Benutzerspezifische Werkzeuge

Clinical Components

Bedside-to-bench approach: Critical elements of the necessary infrastructure to support acquisition of clinical materials and data for bedside-to-bench studies include an appropriate level of support for the design and implementation of clinical studies, including dedicated space and staffing for patient-oriented research. Clinical materials – including serum, urine, tumour or normal tissue samples – collected into biobanks are of limited utility unless they are also linked to relevant key patient information that allows for appropriate interpretation of the scientific data derived from analyses of those materials at the bench. Thus, the clinical materials for studies at the bench are preferably obtained under institutional ethics committee (IEC) approved clinical protocols supported by a sound rationale and solid scientific objectives to allow for recruitment of human subjects and collection of all relevant medical information.

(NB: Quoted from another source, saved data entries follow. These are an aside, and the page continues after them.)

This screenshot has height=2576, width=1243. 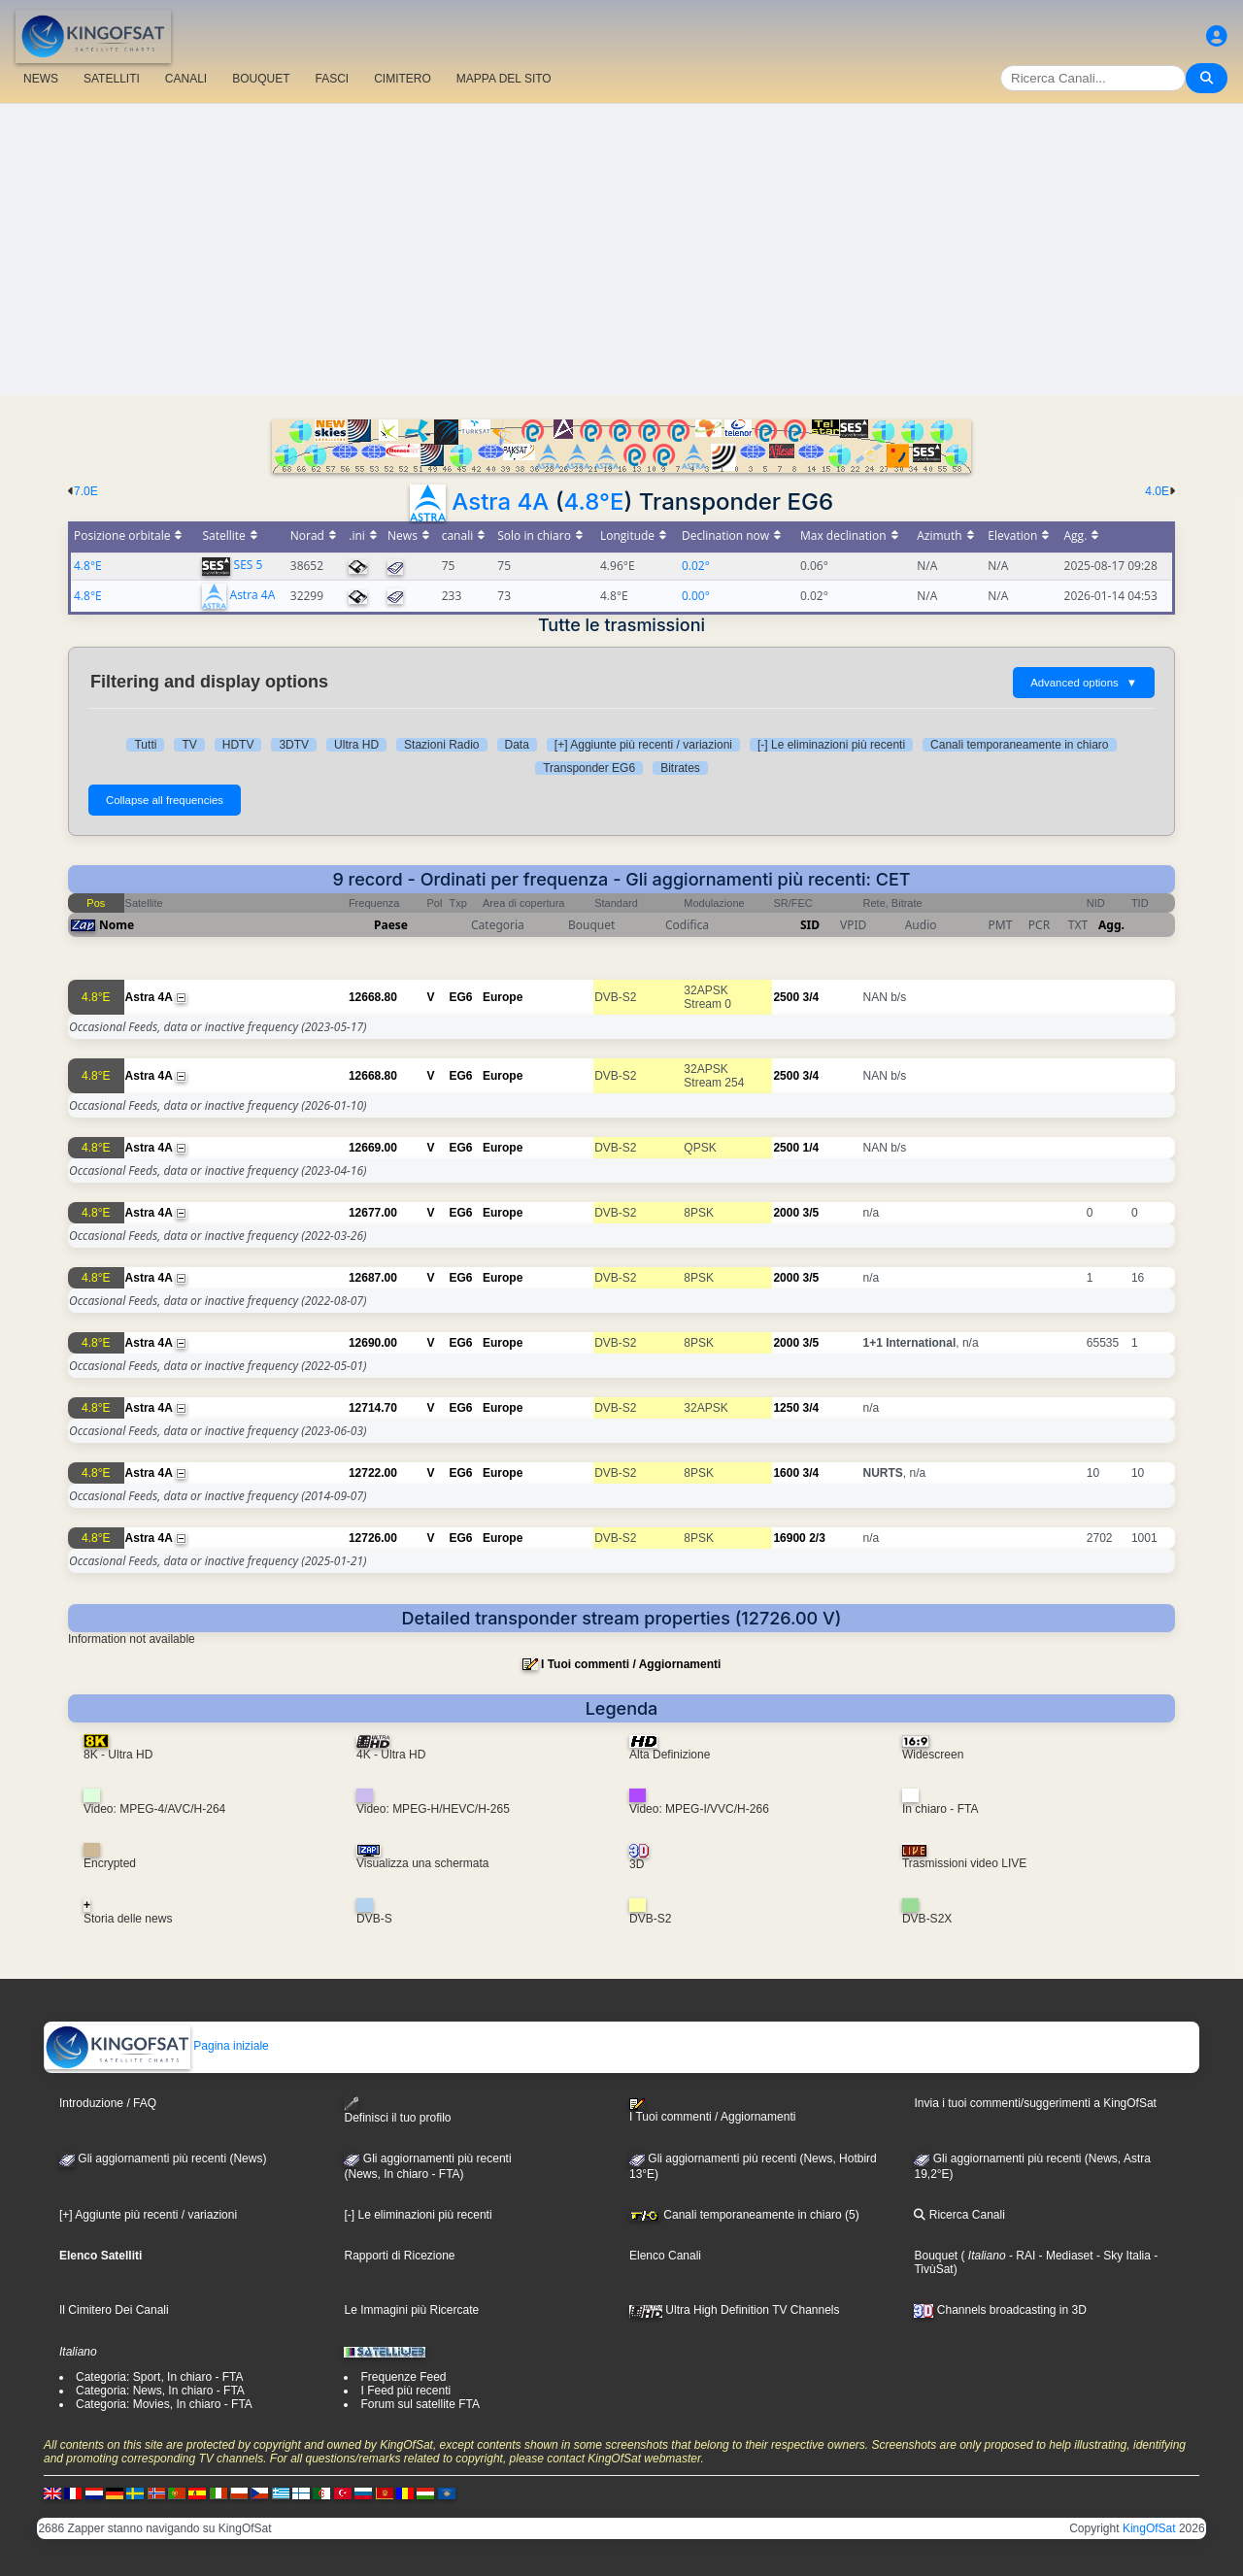 What do you see at coordinates (1035, 2103) in the screenshot?
I see `Invia i tuoi commenti/suggerimenti a KingOfSat` at bounding box center [1035, 2103].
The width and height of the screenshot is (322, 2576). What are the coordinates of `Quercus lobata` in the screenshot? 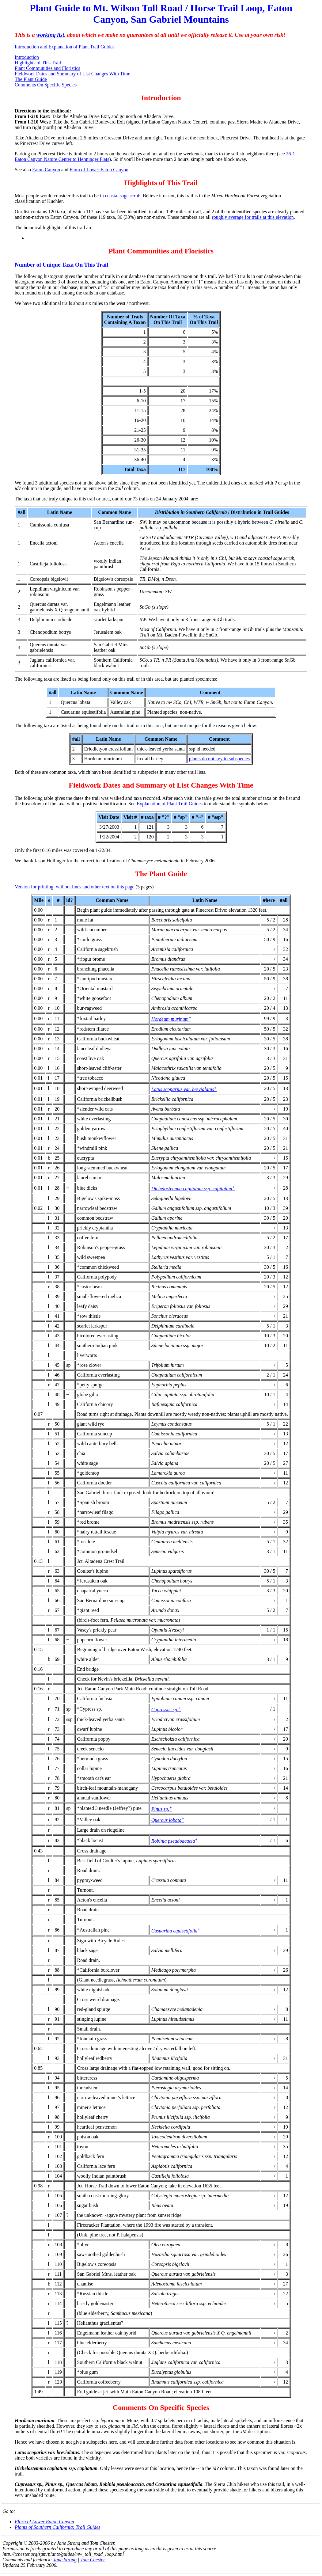 It's located at (167, 1820).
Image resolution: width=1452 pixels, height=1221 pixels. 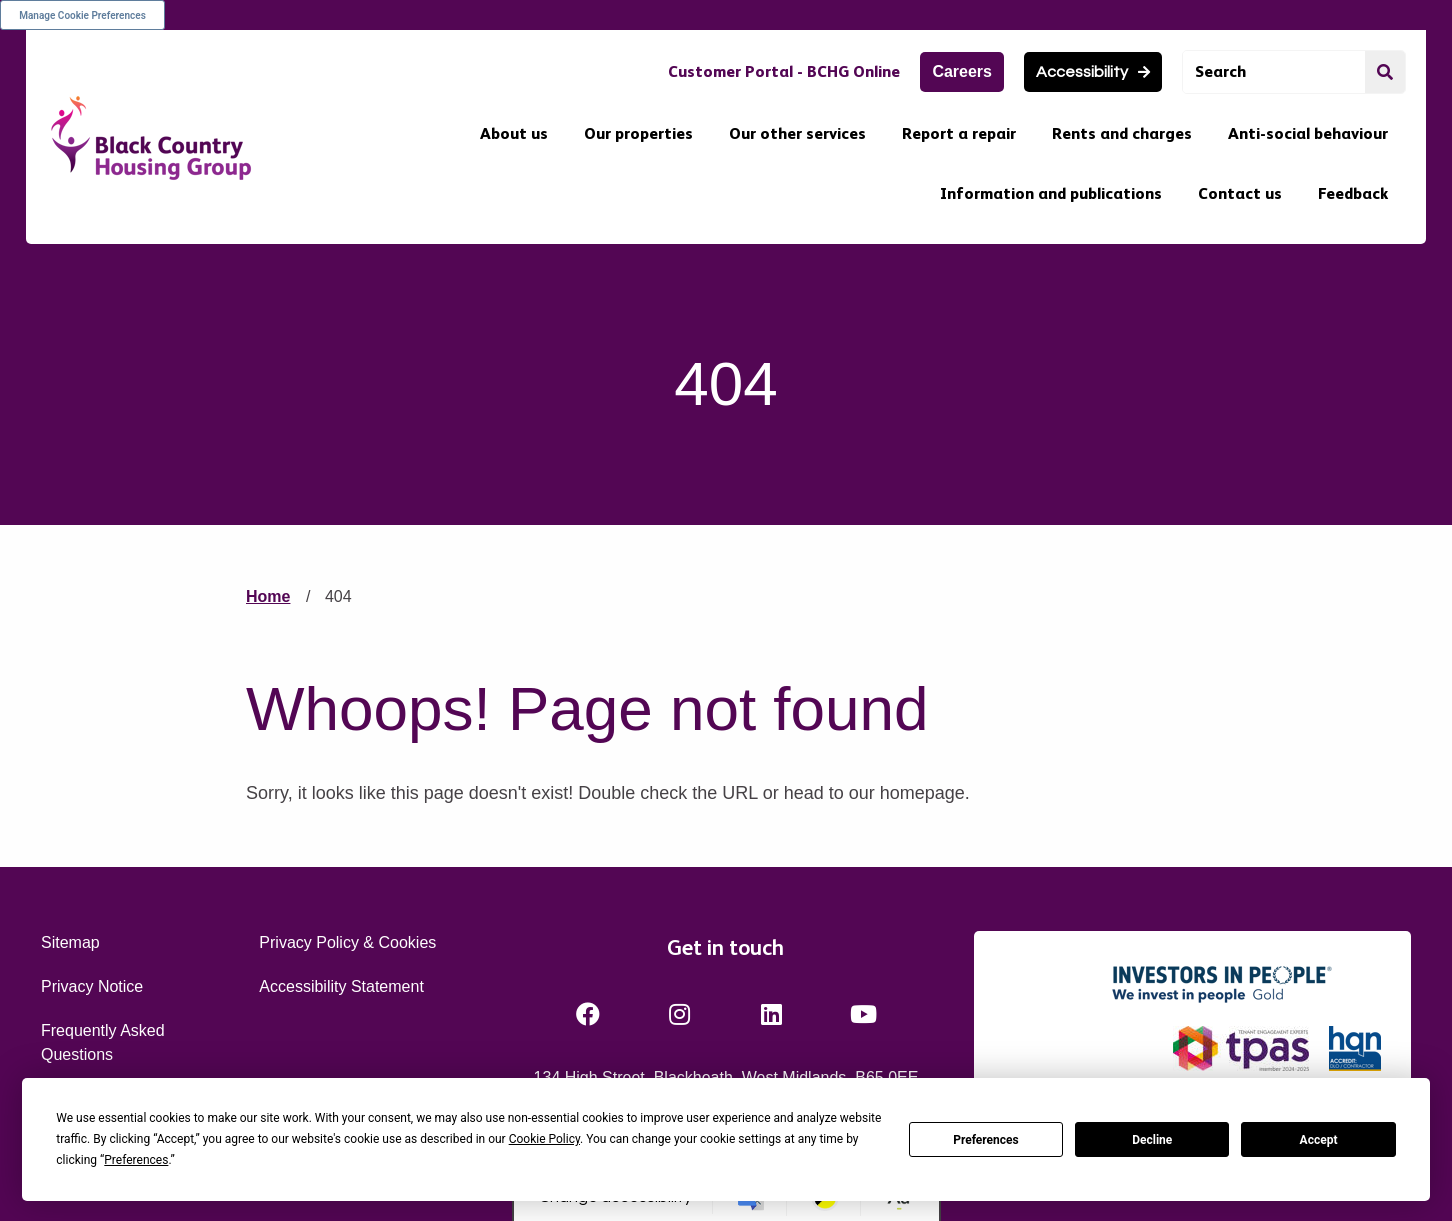 I want to click on About us, so click(x=514, y=133). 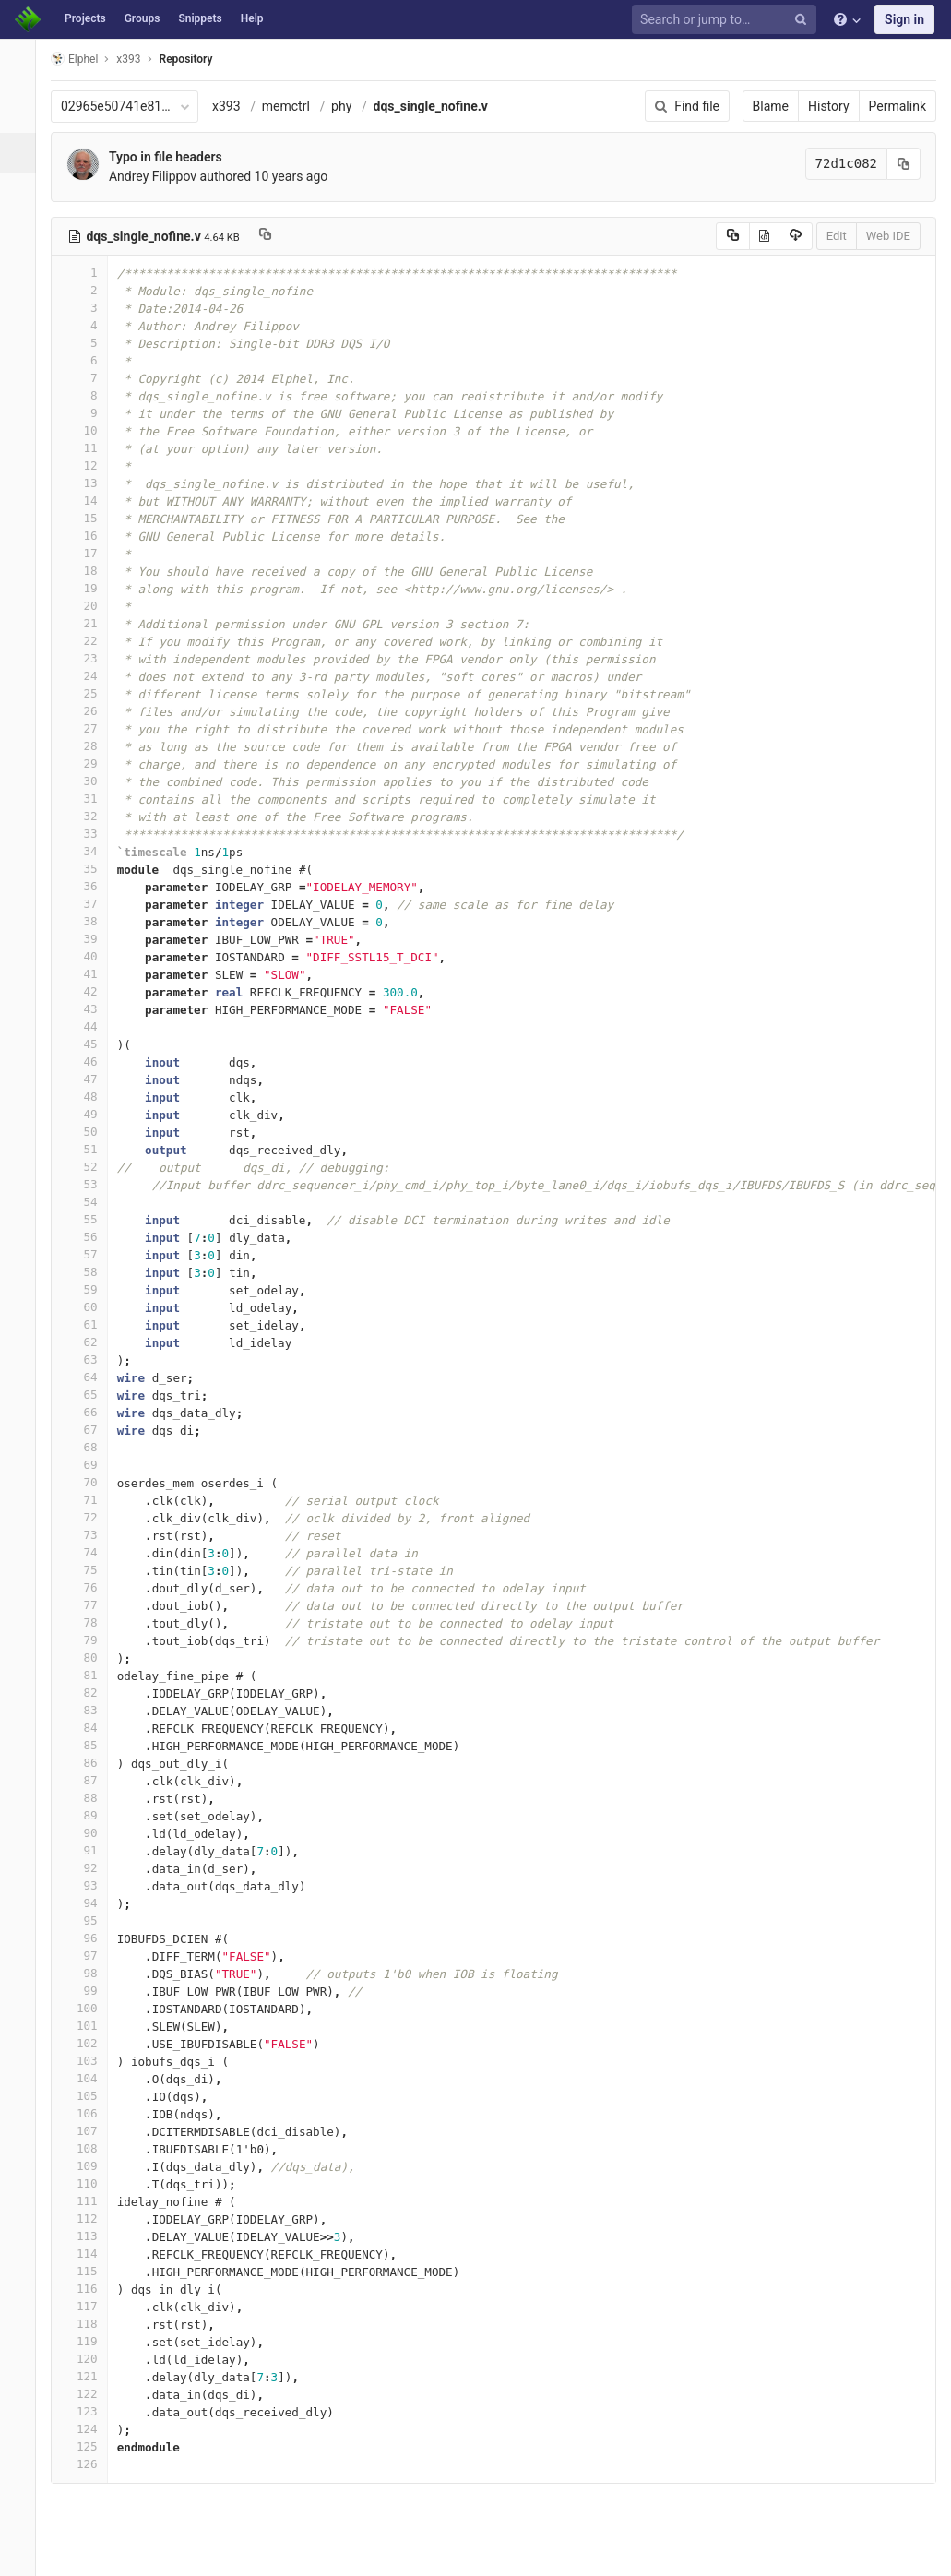 This screenshot has width=951, height=2576. I want to click on 111, so click(89, 2201).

For research directed at rare disorders, such as those affecting or involving the adrenal glands, multi-institutional studies are usually mandatory to ensure an adequately sized collection of patient materials and data. Consistency of collections is best facilitated by standard operating procedures (SOPs) and a centralized system for electronic collection of patient data, including a linked database inventory outlining availability of procured human materials at participating sites. Z-project based-support of elements critical for patient-oriented research, as covered below, ensures that the appropriate infrastructure is in place for the bedside-to-bench research outlined in individual projects. More importantly for the future, this infrastructure provides the necessary support at the clinic that, together with infrastructure outlined below for mouse models, will ensure success of future bench-to-bedside initiatives arising from those projects.